By 2008, three pillars of Bastrop’s manufacturing-based economy, two International Paper mills and a Jordache clothing factory, had closed. In 2017, nola.com ranked Bastrop ninth on its list of Louisiana’s 20 fastest-shrinking cities and towns, citing steady population decline since 2000, driven in large part by loss of industry. Today, Bastrop has around 10,000 residents – the majority African American – and 47.9% of the population lives in poverty. The city’s median household income is $20,439, and its unemployment rate is 9.7%. Morehouse Parish (counties are called parishes in Louisiana) is one of the largest employers; residents also work in forestry, agriculture, health care and service industries. “But finding work is not easy,” Fleming said.

Bastrop is in the Diocese of Western Louisiana, though geographically it’s in the northeastern part of the state. Bishop Jacob Owensby described Bastrop via email as “a place of bayous, pine forests, fertile farmland, small towns, and midsize cities.” The diocese’s churches are small; about half have an average attendance of 50 people, and at some congregations, as few as eight people fill the pews. Bastrop is emblematic of the region, Owensby said, where a weakened economy has forced many to move.

After seminary, Fleming moved to Bastrop from Berkeley, California, in June 2017 to serve as rector of Christ Church. Less than two years after arriving, she realized the rector position wasn’t the right fit. Fleming, 62, was a spiritual director before enrolling in seminary in 2014 and had worked with homeless communities in San Diego and San Francisco. “Certainly, within four or five months, it became clear to me” that Bastrop had a significant homeless population and that a local shelter was needed, she said. When Fleming left Christ Church last October and became the diocesan missioner of community care and reconciliation, she started the shelter.

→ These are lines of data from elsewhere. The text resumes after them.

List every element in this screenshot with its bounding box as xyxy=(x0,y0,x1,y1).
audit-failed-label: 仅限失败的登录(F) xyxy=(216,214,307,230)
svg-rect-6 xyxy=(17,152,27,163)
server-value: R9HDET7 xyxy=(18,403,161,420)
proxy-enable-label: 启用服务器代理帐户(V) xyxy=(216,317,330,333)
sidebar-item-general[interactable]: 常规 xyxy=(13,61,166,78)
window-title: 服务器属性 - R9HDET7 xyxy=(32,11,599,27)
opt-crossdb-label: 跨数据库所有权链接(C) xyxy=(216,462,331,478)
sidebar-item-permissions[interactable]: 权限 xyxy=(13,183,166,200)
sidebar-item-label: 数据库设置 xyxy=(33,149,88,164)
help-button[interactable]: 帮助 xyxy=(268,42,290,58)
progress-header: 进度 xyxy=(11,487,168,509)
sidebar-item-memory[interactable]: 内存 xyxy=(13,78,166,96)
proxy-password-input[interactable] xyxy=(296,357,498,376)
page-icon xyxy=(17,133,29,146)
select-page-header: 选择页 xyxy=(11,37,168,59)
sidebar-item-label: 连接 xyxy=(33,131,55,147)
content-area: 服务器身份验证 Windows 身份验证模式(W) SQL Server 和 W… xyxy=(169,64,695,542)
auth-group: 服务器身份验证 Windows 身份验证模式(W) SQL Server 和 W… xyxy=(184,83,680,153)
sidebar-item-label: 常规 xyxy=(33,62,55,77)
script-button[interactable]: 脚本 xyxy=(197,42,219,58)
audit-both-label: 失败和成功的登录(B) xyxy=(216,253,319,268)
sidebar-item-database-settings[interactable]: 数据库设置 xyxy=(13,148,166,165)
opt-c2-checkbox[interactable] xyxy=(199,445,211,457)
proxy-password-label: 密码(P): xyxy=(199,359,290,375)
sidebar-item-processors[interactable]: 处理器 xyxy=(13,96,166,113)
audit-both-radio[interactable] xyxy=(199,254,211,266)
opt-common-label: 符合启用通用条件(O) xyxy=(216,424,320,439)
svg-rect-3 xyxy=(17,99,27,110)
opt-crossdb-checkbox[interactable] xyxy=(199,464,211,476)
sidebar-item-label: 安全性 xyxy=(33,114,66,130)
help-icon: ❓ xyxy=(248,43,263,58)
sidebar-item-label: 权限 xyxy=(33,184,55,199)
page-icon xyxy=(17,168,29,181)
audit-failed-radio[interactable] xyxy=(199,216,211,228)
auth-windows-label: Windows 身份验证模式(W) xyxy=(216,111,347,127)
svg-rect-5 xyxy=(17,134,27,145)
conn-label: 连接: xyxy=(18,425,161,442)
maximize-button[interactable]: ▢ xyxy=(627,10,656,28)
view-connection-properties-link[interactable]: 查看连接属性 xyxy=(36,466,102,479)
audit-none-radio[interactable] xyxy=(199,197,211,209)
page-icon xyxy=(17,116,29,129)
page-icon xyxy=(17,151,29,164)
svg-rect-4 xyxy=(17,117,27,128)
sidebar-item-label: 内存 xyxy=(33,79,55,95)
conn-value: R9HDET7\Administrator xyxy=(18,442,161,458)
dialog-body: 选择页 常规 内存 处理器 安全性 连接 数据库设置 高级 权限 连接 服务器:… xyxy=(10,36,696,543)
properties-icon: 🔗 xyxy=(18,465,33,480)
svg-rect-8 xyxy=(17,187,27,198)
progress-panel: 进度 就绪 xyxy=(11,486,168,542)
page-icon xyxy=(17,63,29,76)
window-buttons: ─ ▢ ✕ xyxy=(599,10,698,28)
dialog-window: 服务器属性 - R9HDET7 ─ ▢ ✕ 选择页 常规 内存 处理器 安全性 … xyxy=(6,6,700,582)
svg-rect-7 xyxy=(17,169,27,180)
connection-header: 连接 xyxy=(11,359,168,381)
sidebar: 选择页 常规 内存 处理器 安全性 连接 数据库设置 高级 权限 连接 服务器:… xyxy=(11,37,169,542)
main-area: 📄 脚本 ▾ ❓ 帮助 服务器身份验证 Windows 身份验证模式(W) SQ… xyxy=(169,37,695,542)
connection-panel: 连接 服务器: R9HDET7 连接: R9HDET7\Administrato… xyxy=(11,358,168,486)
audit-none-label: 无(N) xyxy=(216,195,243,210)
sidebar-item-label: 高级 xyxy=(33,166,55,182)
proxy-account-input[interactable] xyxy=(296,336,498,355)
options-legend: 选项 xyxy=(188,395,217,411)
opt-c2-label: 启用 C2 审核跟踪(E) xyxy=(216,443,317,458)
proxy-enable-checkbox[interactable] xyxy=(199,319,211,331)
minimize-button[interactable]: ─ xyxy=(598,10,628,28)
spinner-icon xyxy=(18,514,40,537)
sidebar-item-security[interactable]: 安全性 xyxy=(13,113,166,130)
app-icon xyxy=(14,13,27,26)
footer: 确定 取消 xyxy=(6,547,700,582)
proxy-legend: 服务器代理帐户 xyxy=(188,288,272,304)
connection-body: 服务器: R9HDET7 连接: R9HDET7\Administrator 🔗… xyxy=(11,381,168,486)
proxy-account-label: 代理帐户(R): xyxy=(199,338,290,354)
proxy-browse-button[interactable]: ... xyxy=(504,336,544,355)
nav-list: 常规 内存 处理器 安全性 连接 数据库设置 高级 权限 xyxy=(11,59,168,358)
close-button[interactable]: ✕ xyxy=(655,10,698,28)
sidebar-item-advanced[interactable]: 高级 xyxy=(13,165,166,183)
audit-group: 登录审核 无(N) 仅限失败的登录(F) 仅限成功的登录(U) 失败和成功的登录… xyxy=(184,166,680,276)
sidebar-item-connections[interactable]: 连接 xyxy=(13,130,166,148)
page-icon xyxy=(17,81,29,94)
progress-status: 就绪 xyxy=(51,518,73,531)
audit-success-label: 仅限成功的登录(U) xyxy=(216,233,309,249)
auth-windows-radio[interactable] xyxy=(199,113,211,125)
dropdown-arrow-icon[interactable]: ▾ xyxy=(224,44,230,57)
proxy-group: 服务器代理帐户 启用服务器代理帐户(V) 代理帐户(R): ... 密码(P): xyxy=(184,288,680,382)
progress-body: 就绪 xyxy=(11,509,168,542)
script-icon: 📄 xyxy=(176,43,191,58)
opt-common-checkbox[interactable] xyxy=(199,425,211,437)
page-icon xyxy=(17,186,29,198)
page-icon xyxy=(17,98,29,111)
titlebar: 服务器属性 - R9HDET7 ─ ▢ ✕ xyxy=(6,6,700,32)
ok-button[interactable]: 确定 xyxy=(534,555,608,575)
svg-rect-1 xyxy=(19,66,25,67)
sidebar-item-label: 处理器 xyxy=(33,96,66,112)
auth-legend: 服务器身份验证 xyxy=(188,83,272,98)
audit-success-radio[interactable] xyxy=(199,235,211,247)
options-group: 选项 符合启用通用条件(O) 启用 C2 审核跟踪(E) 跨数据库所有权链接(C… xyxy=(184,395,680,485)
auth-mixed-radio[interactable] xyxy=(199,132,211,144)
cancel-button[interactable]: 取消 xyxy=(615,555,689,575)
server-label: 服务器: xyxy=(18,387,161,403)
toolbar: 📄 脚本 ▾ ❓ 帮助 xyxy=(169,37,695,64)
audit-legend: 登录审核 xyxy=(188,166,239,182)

With Bastrop’s economic collapse, homelessness in the city has grown, and until September, the closest shelter was 26 miles away. “It’s a chronic problem in Bastrop now, and there has not been a solution,” Mayor Henry Cotton told ENS. He has seen families living in cars: “I don’t know how they do it, but they do have children in school, and they make do.” Fleming characterized homelessness in Bastrop as subtle. “The homeless community is not out on the streets like they are in San Francisco,” she said.

As cities, San Francisco and Bastrop do not compare, though Fleming sees a commonality between their homeless residents. When she worked with unsheltered people in California, they felt that “they weren’t worthy, and then three months later, they’re serving the chalice because they see themselves in a different light. And a similar thing is happening here,” Fleming said.

A few weeks in, about 12 to 15 people, mostly men, spend time at The Lighthouse each day. Fleming said they are mostly from Bastrop originally, though some had moved to the city from other parts of Louisiana and the country to be near family. Many of them used to work for the paper mills. At the shelter, “people respect one another,” said Sylvester White, who grew up in Bastrop. There’s a room for watching television and playing games, a quiet room and a dining room. A fourth room will eventually serve as a chapel and clothing distribution site, and Fleming is working with the city on permission to create an overnight space with showers. A cold breakfast is on offer, and community members provide cooked meals such as casseroles for lunch and dinner. Maple Jones, one of The Lighthouse’s board members, coordinates meals. “So far, that has worked very, very well,” Fleming said. “We are so blessed to have the strong support of the community here.”

The diocese pays Fleming’s salary as director of The Lighthouse, which is both a diocesan mission and an independent nonprofit. Beyond Fleming, the shelter is run by volunteers. The city supports the nonprofit with $1,000 per month and police department support. The Lighthouse welcomes all needing shelter, Fleming said, whatever their faith and regardless of where they live. “We finally have our 501(c)(3) in place,” she said, adding that grant writing is in her future. “Hopefully we can get our financial foundation settled soon.”

White contributes to the endeavor by keeping the place clean; other clients contribute in their ways. “The homeless are equal partners,” Owensby said. “It’s not like we’re delivering what they don’t have and they’re just recipients.”